Stored data

◇ ◇ ◇ ◇ ◇ ◇ ◇

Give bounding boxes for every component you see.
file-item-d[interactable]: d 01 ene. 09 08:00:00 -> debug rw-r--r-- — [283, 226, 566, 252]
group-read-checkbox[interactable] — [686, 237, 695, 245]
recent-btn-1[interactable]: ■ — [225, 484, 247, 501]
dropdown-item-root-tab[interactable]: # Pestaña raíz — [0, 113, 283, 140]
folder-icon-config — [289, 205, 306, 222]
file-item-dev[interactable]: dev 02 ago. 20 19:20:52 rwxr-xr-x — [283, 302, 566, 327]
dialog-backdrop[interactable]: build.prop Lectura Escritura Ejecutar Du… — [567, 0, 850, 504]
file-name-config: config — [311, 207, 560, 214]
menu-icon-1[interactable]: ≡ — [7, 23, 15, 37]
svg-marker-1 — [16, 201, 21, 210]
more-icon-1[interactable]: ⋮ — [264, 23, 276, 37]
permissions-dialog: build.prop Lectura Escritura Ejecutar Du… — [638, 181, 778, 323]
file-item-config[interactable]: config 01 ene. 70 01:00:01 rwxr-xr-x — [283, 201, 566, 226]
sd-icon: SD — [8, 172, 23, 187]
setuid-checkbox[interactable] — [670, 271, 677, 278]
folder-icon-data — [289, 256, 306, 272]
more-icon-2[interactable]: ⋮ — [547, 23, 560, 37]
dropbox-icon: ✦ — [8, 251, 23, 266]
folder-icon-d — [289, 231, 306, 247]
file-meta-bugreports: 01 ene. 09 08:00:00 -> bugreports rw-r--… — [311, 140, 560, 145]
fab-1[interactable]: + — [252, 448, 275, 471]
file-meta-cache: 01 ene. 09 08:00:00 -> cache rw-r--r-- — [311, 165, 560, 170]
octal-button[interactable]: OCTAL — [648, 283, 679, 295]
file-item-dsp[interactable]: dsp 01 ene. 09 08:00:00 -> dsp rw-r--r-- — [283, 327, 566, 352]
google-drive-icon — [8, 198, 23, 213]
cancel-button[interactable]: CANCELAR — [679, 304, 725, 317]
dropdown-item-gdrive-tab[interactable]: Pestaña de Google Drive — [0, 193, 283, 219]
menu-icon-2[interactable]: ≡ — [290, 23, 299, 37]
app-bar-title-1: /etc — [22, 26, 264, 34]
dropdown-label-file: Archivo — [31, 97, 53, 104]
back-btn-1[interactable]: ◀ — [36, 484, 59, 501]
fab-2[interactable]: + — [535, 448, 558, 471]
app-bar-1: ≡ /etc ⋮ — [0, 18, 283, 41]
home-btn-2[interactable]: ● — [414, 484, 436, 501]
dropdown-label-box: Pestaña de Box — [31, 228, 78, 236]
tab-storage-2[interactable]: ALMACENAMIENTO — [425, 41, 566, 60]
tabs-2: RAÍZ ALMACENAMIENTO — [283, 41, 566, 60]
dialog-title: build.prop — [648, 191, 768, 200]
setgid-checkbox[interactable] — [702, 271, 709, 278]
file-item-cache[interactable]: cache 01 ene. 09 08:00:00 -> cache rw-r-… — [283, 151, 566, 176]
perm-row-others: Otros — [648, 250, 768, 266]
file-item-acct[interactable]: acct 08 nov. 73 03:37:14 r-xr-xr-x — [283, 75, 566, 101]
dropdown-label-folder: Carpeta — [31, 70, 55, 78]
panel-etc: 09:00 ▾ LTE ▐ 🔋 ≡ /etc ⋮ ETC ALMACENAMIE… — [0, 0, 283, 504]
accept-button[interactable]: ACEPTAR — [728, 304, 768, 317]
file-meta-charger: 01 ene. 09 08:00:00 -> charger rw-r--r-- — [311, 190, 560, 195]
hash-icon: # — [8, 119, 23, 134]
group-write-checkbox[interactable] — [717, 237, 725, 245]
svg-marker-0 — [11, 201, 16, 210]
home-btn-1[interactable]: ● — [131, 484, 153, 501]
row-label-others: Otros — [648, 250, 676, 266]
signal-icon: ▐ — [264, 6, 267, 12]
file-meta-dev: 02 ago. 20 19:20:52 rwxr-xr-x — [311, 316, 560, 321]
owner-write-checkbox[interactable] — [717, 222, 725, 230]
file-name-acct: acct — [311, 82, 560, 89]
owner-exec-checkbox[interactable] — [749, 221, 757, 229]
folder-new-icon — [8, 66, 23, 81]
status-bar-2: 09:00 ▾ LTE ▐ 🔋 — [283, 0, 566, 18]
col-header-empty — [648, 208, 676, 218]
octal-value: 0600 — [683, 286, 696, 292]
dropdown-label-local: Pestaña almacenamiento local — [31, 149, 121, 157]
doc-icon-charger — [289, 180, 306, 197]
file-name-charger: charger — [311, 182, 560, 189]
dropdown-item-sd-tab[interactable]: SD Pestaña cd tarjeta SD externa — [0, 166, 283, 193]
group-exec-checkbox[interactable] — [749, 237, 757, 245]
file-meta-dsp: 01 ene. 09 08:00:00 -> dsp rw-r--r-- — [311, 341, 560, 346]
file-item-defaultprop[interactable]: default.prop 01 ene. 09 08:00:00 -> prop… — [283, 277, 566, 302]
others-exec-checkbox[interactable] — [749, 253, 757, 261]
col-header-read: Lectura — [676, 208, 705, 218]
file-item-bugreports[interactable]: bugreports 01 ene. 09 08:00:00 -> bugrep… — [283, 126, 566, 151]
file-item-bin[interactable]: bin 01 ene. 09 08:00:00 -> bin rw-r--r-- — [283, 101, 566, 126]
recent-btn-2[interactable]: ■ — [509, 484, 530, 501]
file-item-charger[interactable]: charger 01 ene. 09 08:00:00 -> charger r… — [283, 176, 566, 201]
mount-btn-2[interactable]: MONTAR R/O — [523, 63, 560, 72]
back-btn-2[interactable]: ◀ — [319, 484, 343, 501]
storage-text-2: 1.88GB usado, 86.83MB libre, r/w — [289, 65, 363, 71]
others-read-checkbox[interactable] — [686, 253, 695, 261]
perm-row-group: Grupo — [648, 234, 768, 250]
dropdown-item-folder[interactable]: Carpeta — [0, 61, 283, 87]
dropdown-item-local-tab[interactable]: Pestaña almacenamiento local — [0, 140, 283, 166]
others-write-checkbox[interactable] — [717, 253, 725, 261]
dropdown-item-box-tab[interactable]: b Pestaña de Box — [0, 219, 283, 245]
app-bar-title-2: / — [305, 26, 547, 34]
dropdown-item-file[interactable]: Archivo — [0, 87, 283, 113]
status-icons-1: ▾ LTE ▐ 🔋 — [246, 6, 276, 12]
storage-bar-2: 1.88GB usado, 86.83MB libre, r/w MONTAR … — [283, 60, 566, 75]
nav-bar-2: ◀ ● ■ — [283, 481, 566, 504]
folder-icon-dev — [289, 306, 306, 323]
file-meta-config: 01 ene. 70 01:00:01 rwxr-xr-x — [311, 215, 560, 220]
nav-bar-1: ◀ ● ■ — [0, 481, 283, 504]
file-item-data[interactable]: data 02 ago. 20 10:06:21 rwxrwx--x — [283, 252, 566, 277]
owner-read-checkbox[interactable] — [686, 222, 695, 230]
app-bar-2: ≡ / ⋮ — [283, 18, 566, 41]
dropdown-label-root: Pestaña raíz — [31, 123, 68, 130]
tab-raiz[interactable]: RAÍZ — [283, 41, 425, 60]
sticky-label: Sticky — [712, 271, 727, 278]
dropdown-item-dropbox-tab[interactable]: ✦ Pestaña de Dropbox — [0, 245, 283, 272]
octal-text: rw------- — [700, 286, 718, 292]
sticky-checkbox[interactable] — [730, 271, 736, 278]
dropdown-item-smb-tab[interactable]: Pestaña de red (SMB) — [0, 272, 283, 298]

◇ ◇ ◇ ◇ ◇ ◇ ◇

Write out every record again, exactly as it was written.

# Answer area:
Give bounding boxes for every component you see.
file-item-d[interactable]: d 01 ene. 09 08:00:00 -> debug rw-r--r-- — [283, 226, 566, 252]
group-read-checkbox[interactable] — [686, 237, 695, 245]
recent-btn-1[interactable]: ■ — [225, 484, 247, 501]
dropdown-item-root-tab[interactable]: # Pestaña raíz — [0, 113, 283, 140]
folder-icon-config — [289, 205, 306, 222]
file-item-dev[interactable]: dev 02 ago. 20 19:20:52 rwxr-xr-x — [283, 302, 566, 327]
dialog-backdrop[interactable]: build.prop Lectura Escritura Ejecutar Du… — [567, 0, 850, 504]
file-name-config: config — [311, 207, 560, 214]
menu-icon-1[interactable]: ≡ — [7, 23, 15, 37]
svg-marker-1 — [16, 201, 21, 210]
more-icon-1[interactable]: ⋮ — [264, 23, 276, 37]
permissions-dialog: build.prop Lectura Escritura Ejecutar Du… — [638, 181, 778, 323]
file-item-config[interactable]: config 01 ene. 70 01:00:01 rwxr-xr-x — [283, 201, 566, 226]
sd-icon: SD — [8, 172, 23, 187]
setuid-checkbox[interactable] — [670, 271, 677, 278]
folder-icon-data — [289, 256, 306, 272]
more-icon-2[interactable]: ⋮ — [547, 23, 560, 37]
dropbox-icon: ✦ — [8, 251, 23, 266]
folder-icon-d — [289, 231, 306, 247]
file-meta-bugreports: 01 ene. 09 08:00:00 -> bugreports rw-r--… — [311, 140, 560, 145]
fab-1[interactable]: + — [252, 448, 275, 471]
file-meta-cache: 01 ene. 09 08:00:00 -> cache rw-r--r-- — [311, 165, 560, 170]
octal-button[interactable]: OCTAL — [648, 283, 679, 295]
file-item-dsp[interactable]: dsp 01 ene. 09 08:00:00 -> dsp rw-r--r-- — [283, 327, 566, 352]
google-drive-icon — [8, 198, 23, 213]
cancel-button[interactable]: CANCELAR — [679, 304, 725, 317]
dropdown-item-gdrive-tab[interactable]: Pestaña de Google Drive — [0, 193, 283, 219]
menu-icon-2[interactable]: ≡ — [290, 23, 299, 37]
app-bar-title-1: /etc — [22, 26, 264, 34]
dropdown-label-file: Archivo — [31, 97, 53, 104]
back-btn-1[interactable]: ◀ — [36, 484, 59, 501]
fab-2[interactable]: + — [535, 448, 558, 471]
app-bar-1: ≡ /etc ⋮ — [0, 18, 283, 41]
home-btn-2[interactable]: ● — [414, 484, 436, 501]
dropdown-label-box: Pestaña de Box — [31, 228, 78, 236]
tab-storage-2[interactable]: ALMACENAMIENTO — [425, 41, 566, 60]
tabs-2: RAÍZ ALMACENAMIENTO — [283, 41, 566, 60]
dialog-title: build.prop — [648, 191, 768, 200]
setgid-checkbox[interactable] — [702, 271, 709, 278]
file-item-cache[interactable]: cache 01 ene. 09 08:00:00 -> cache rw-r-… — [283, 151, 566, 176]
perm-row-others: Otros — [648, 250, 768, 266]
file-item-acct[interactable]: acct 08 nov. 73 03:37:14 r-xr-xr-x — [283, 75, 566, 101]
dropdown-label-folder: Carpeta — [31, 70, 55, 78]
panel-etc: 09:00 ▾ LTE ▐ 🔋 ≡ /etc ⋮ ETC ALMACENAMIE… — [0, 0, 283, 504]
accept-button[interactable]: ACEPTAR — [728, 304, 768, 317]
file-meta-charger: 01 ene. 09 08:00:00 -> charger rw-r--r-- — [311, 190, 560, 195]
hash-icon: # — [8, 119, 23, 134]
group-write-checkbox[interactable] — [717, 237, 725, 245]
svg-marker-0 — [11, 201, 16, 210]
home-btn-1[interactable]: ● — [131, 484, 153, 501]
row-label-others: Otros — [648, 250, 676, 266]
signal-icon: ▐ — [264, 6, 267, 12]
file-meta-dev: 02 ago. 20 19:20:52 rwxr-xr-x — [311, 316, 560, 321]
owner-write-checkbox[interactable] — [717, 222, 725, 230]
file-name-acct: acct — [311, 82, 560, 89]
owner-exec-checkbox[interactable] — [749, 221, 757, 229]
folder-new-icon — [8, 66, 23, 81]
status-bar-2: 09:00 ▾ LTE ▐ 🔋 — [283, 0, 566, 18]
col-header-empty — [648, 208, 676, 218]
octal-value: 0600 — [683, 286, 696, 292]
dropdown-label-local: Pestaña almacenamiento local — [31, 149, 121, 157]
doc-icon-charger — [289, 180, 306, 197]
file-name-charger: charger — [311, 182, 560, 189]
dropdown-item-sd-tab[interactable]: SD Pestaña cd tarjeta SD externa — [0, 166, 283, 193]
group-exec-checkbox[interactable] — [749, 237, 757, 245]
file-meta-dsp: 01 ene. 09 08:00:00 -> dsp rw-r--r-- — [311, 341, 560, 346]
file-item-defaultprop[interactable]: default.prop 01 ene. 09 08:00:00 -> prop… — [283, 277, 566, 302]
others-exec-checkbox[interactable] — [749, 253, 757, 261]
col-header-read: Lectura — [676, 208, 705, 218]
file-item-bugreports[interactable]: bugreports 01 ene. 09 08:00:00 -> bugrep… — [283, 126, 566, 151]
file-item-bin[interactable]: bin 01 ene. 09 08:00:00 -> bin rw-r--r-- — [283, 101, 566, 126]
recent-btn-2[interactable]: ■ — [509, 484, 530, 501]
file-item-charger[interactable]: charger 01 ene. 09 08:00:00 -> charger r… — [283, 176, 566, 201]
mount-btn-2[interactable]: MONTAR R/O — [523, 63, 560, 72]
back-btn-2[interactable]: ◀ — [319, 484, 343, 501]
storage-text-2: 1.88GB usado, 86.83MB libre, r/w — [289, 65, 363, 71]
others-read-checkbox[interactable] — [686, 253, 695, 261]
perm-row-group: Grupo — [648, 234, 768, 250]
dropdown-item-folder[interactable]: Carpeta — [0, 61, 283, 87]
dropdown-item-local-tab[interactable]: Pestaña almacenamiento local — [0, 140, 283, 166]
others-write-checkbox[interactable] — [717, 253, 725, 261]
dropdown-item-box-tab[interactable]: b Pestaña de Box — [0, 219, 283, 245]
app-bar-title-2: / — [305, 26, 547, 34]
dropdown-item-file[interactable]: Archivo — [0, 87, 283, 113]
status-icons-1: ▾ LTE ▐ 🔋 — [246, 6, 276, 12]
storage-bar-2: 1.88GB usado, 86.83MB libre, r/w MONTAR … — [283, 60, 566, 75]
nav-bar-2: ◀ ● ■ — [283, 481, 566, 504]
folder-icon-dev — [289, 306, 306, 323]
file-meta-config: 01 ene. 70 01:00:01 rwxr-xr-x — [311, 215, 560, 220]
nav-bar-1: ◀ ● ■ — [0, 481, 283, 504]
file-item-data[interactable]: data 02 ago. 20 10:06:21 rwxrwx--x — [283, 252, 566, 277]
owner-read-checkbox[interactable] — [686, 222, 695, 230]
app-bar-2: ≡ / ⋮ — [283, 18, 566, 41]
dropdown-label-root: Pestaña raíz — [31, 123, 68, 130]
tab-raiz[interactable]: RAÍZ — [283, 41, 425, 60]
sticky-label: Sticky — [712, 271, 727, 278]
dropdown-item-dropbox-tab[interactable]: ✦ Pestaña de Dropbox — [0, 245, 283, 272]
octal-text: rw------- — [700, 286, 718, 292]
sticky-checkbox[interactable] — [730, 271, 736, 278]
dropdown-item-smb-tab[interactable]: Pestaña de red (SMB) — [0, 272, 283, 298]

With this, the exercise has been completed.